== Segment start ==

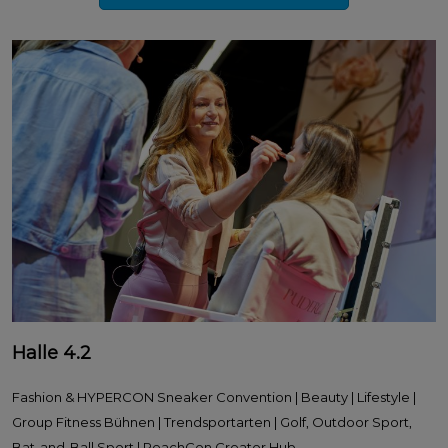
Halle 4.2
Fashion & HYPERCON Sneaker Convention | Beauty | Lifestyle |
Group Fitness Bühnen | Trendsportarten | Golf, Outdoor Sport,
Bat-and-Ball Sport | ReachCon Creator Hub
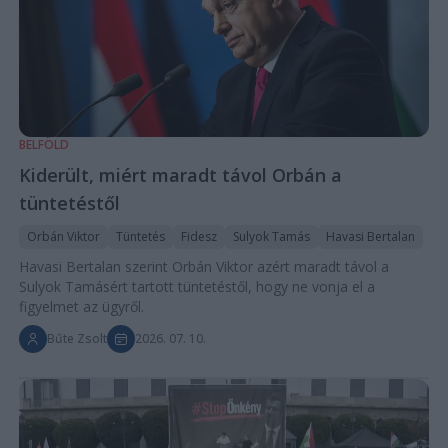
BELFÖLD
Kiderült, miért maradt távol Orbán a
tüntetéstől
Orbán Viktor
Tüntetés
Fidesz
Sulyok Tamás
Havasi Bertalan
Havasi Bertalan szerint Orbán Viktor azért maradt távol a
Sulyok Tamásért tartott tüntetéstől, hogy ne vonja el a
figyelmet az ügyről.
Bűte Zsolt
2026. 07. 10.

== Segment end ==

Print precisely the lines from the one with "Sulyok Tamásért tartott" through the end of the data above, adding nothing.

RESPONSE BELOW =>
Sulyok Tamásért tartott tüntetéstől, hogy ne vonja el a
figyelmet az ügyről.
Bűte Zsolt
2026. 07. 10.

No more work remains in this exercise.